Обсуждение: How can I pushdown of functions used in targetlist with FDW ?

Поиск
Список
Период
Сортировка

How can I pushdown of functions used in targetlist with FDW ?

От
shigeo Hirose
Дата:
How can I pushdown of functions used in targetlist with FDW ?

I know non-built-in functions can pushdown with WHERE clauses.
https://www.postgresql.org/docs/12/postgres-fdw.html#id-1.11.7.42.10

But I would like to pushdown function when use targetlist.
For example, I would like to change "Remote SQL: SELECT h FROM 
public.hs" to "Remote SQL: SELECT avals(h) FROM public.hs" in bellow case.

postgres=# explain (verbose) SELECT avals(h) FROM tab_hstore;
                                   QUERY PLAN
------------------------------------------------------------------------------
  Foreign Scan on public.tab_hstore  (cost=100.00..157.52 rows=1462 
width=32)
    Output: avals(h)
    Remote SQL: SELECT h FROM public.hs


How to pushdown function in targetlist with FDW?
And if it can not pushdown, do you have a plan to add features?

Regards,
Shigeo Hirose



Re: How can I pushdown of functions used in targetlist with FDW ?

От
Tom Lane
Дата:
shigeo Hirose <shigeo.hirose@toshiba.co.jp> writes:
> How can I pushdown of functions used in targetlist with FDW ?

There is, AFAIK, no provision for that.  There's not a lot of
reason to consider adding it either, because there's no reason
to suppose that the remote node can run such a function any
faster than the local node.  So the difficulty and risk of
determining/assuming that f(x) on the local node is the same
as f(x) on the remote node doesn't seem like it'd be repaid.
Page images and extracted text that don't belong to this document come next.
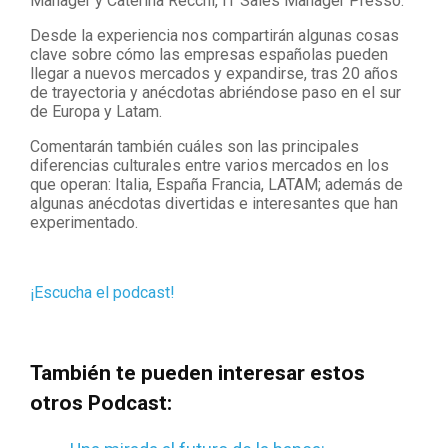
Manager y Caterina Recchi, IT Sales Manager Presso.
Desde la experiencia nos compartirán algunas cosas
clave sobre cómo las empresas españolas pueden
llegar a nuevos mercados y expandirse, tras 20 años
de trayectoria y anécdotas abriéndose paso en el sur
de Europa y Latam.
Comentarán también cuáles son las principales
diferencias culturales entre varios mercados en los
que operan: Italia, España Francia, LATAM; además de
algunas anécdotas divertidas e interesantes que han
experimentado.
¡Escucha el podcast!
También te pueden interesar estos
otros Podcast:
You can force matters by making a foreign table that points to a view
on the remote side, where the view includes the function call as an
output column.  It wouldn't be perfectly transparent of course; you'd
have to modify the local query to refer to that column rather than
calling the function explicitly.

            regards, tom lane



Re: How can I pushdown of functions used in targetlist with FDW ?

От
Stephen Frost
Дата:
Greetings,

* Tom Lane (tgl@sss.pgh.pa.us) wrote:
> shigeo Hirose <shigeo.hirose@toshiba.co.jp> writes:
> > How can I pushdown of functions used in targetlist with FDW ?
>
> There is, AFAIK, no provision for that.  There's not a lot of
> reason to consider adding it either, because there's no reason
> to suppose that the remote node can run such a function any
> faster than the local node.  So the difficulty and risk of
> determining/assuming that f(x) on the local node is the same
> as f(x) on the remote node doesn't seem like it'd be repaid.

Well, for starters, isn't there something in the SQL/MED spec about
this..?

Next, we already do this for aggregates.

Also, I don't think I agree with this particular position- it's entirely
possible that the remote server is much less loaded/busy than the local
one and therefore it'd be beneficial, overall, to run that function on
the remote system and not the local one.  The function might even have
side-effects or use other objects in the system to run.  The function
may also return a much smaller result than pulling back the raw data (of
course, the opposite could also possibly be true).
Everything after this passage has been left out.